I’ve been struggling to get routes into my Garmin Zūmo® in such a way that it matches the plans of the original author, while at the same time setting the Garmin to “recalculate” so that when I take a wrong turn, it will send me back to the track. After reading a lot on the Garmin forums, and experimenting with this on my two recent road trips (one to Eifel and one to Sauerland in Germany) I can say I have found a way to do this. It’s a bit of work, but it will make your trip a lot more trouble-free. Here’s the recipe.
Before you begin:
Open “Preferences…” in Garmin BaseCamp on the Mac and make sure you selected “Shortest Dinstance” on the routing tab. This is to prevent routing errors because of changed maximum speeds on different maps. Speeds may differ, but distances are always the same.
On the Zūmo, make sure you matched the BaseCamp routing settings as well as you can.
1. Import the route
You friend sends you a file with a great motorcycle route, in this case “Demo.GPX”
You import the file into BaseCamp by clicking on “File” -> “Import…” and selecting the file. Basecamp loads the route and it shows up as follows:
2. Copy the route
In order to make sure your Zūmo will re-calculate the route as your friend intended it, you may need to correct for mismatches in maps, software versions or settings influencing the calculation. To correct the route, we copy it. Select the imported route (it will highlight on the map), right click it and select “Duplicate”. You should now have 2 routes in the List on the left side of the screen:
Next, right click the copied route (in this case “Demo Route 1”) and choose “Get Info”. On the “Summary” tab, choose a different color for the copied route, so we know what we are editing. In this case, I choose green.
3. Recalculate and fix the copy
Close the info screen and right-click the copied route again, this time choosing “Recalculate”. To demonstrate what happens when settings differ, I exported the route with the (wrong) “Shortest Time” setting, and imported/recalculated it with the (correct) “Shortest Distance” setting. We see that the copied route is now recalculated and does not match the original:
Because your friend will likely be riding the pink route, you want to correct your copy of the route so that both BaseCamp and the Zūmo will send you down the roads you intended to ride. You can do this by selecting the “Selector Tool” and dragging the green route towards the purple one. Each time you do this, it will create a new waypoint in your copied route.
When placing a new waypoint, try to avoid placing waypoints on intersections. This will give both BaseCamp and the Zūmo more room to choose different routes, which you don’t want. Think of it this way: You want to be driving on a certain road, not on a certain intersection.

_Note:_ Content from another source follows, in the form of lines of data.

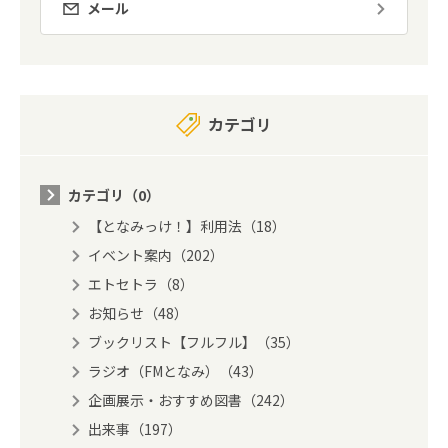
メール
カテゴリ
カテゴリ（0）
【となみっけ！】利用法（18）
イベント案内（202）
エトセトラ（8）
お知らせ（48）
ブックリスト【フルフル】（35）
ラジオ（FMとなみ）（43）
企画展示・おすすめ図書（242）
出来事（197）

Once you think you are ready, zoom in to about 300m level, and carefully scan the route so that you can correct the final details of the route. Because we selected different colors, the differences are easy to spot, and it’s easy to see how to correct them. This is what it looks like when making corrections, note that I’m dragging the new waypoint to the middle of the road, as mentioned earlier:
4. Fine-tune the waypoints
After the route looks as intented, you need to make sure that the waypoints are placed perfectly on the road. This is particularly important on 2-way highways, where a misplaced waypoint can make your Zūmo think you want to be riding in the other direction on this highway.
Right-click the copied route and select “Get Info”. If not already selected, choose the “Via Points” tab and place a checkmark on the “Center on Selected” option. Now click on the first waypoint, and see if it is placed exactly where you want it to be. If it is not, press the “alt” (also called “option”) key on your keyboard and use the Selector Tool to drag the waypoint to the correct location. Below you can see a misplaced waypoint that needs to be corrected:
5. Export the route
If you placed the copied route in the same List as the original route (like in this example), you might want to delete the original route from the list (or from your Collection if you choose), and save the resulting list into a GPX file. This is an extra safety measure, giving you a backup of the route to take along on your trip on an SD card.

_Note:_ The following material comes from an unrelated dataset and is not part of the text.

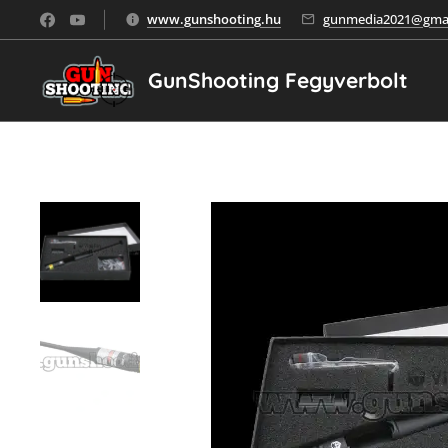
www.gunshooting.hu
gunmedia2021@gmai
GunShooting Fegyverbolt
Univerzális lézeres tá
Univerzális lézeres tá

You have 2 options in BaseCamp for transporting the route to the Zūmo. Either you send it directly to the device, or you save the exported GPX file onto the SD card in the /Garmin/GPX folder. Doing the latter will enable you to recover from a crashing Zūmo, because you can re-import the route from the SD card.
6. Check the imported route in the Zūmo
Whether you exported it directly to the Zūmo, or you put it onto the SD card, a few seconds after booting the Zūmo will tell you that it found new user data. You choose “import” and select the route(s) you want to import. I did notice that selecting “Import all” for larger routes, the Zūmo tells you after 5 routes or so that it failed. This is probably a memory problem. Importing them one-by-one nearly always works.
When the route is imported and you’re still behind your Mac, you might want to compare the route in the Zūmo with the one on your screen. In some cases the Zūmo is still stubborn enough to select a different route. Most of the time this is because of incorrect settings in the Zūmo, causing it to avoid ferries or take the faster route.
The most important thing of all this work is to have fun. No matter where Garmin sends you, remember that you’re on your bike to have fun.